Related Harmonisation Projects

The time use field has a rich history of international co-operation and projects harmonising time use data collected at different points in time, from different samples and across countries.

While working for the United Nations Institute for Training and Research and the Hungarian Academy of Sciences in the 1960s, Alexander Szalai co-ordinated the first Multinational Time Budget Study. This project developed a standardised sampling procedure, diary format, and data collection procedure implemented initially by twelve countries in 1965. Other countries later copied the Szalai approach, and many of the original twelve have since replicated their original 1965 studies.

At a meeting in Varna, Bulgaria in 1970, the Working Group on Time Budgets and Social Activities of the International Sociological Association established the International Association for Time Use Research (IATUR), which co-ordinates time use conferences, disseminates information and maintains the Electronic International Journal of Time Use Research.

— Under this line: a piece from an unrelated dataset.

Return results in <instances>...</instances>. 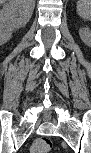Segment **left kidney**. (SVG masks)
<instances>
[{"label": "left kidney", "instance_id": "left-kidney-1", "mask_svg": "<svg viewBox=\"0 0 91 153\" xmlns=\"http://www.w3.org/2000/svg\"><path fill=\"white\" fill-rule=\"evenodd\" d=\"M79 35H80V38L82 39V41L86 44V45H90L91 44V32H90V29L89 27H84V28H81L79 30Z\"/></svg>", "mask_w": 91, "mask_h": 153}]
</instances>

More recently, Eurostat has co-ordinated the development of Harmonised European Time Use Study (HETUS) data collection guidelines, which were piloted in 20 countries between 1996 and 1998, and have influenced time use data collection in 21 countries between 1999 and 2003. The International Labour Organisation has also developed guidelines for conducting time use research, and the United Nations has developed the Trial International Classification of Activities for Time Use Statistics (ICATUS).

The United Nations Development Programme now includes the balance of paid and unpaid domestic work time between men and women as one of its human development indicators (see Table 32 in the UNDP Human Development Report 2007/2008).

The United States has generated two harmonised time use projects. The Environmental Protection Agency designed the Consolidated Human Activity Database (CHAD) to allow users to generate exposure statistics for the USA on-line (based on data collected in 10 time use studies in the USA). The American Heritage Time Use Study (AHTUS) contains harmonised time use datasets from the United States from 1965-66 through 2013, and facilitates the study of national accounts as well as monitoring of changes in time use in this country.

The conceptually similar Multinational Household Expenditures Study (MHES) was developed by Duncan Ironmonger at the University of Melbourne in 1998. This parallel multinational study was established to encourage research into how individuals and households spend their money as well as their time.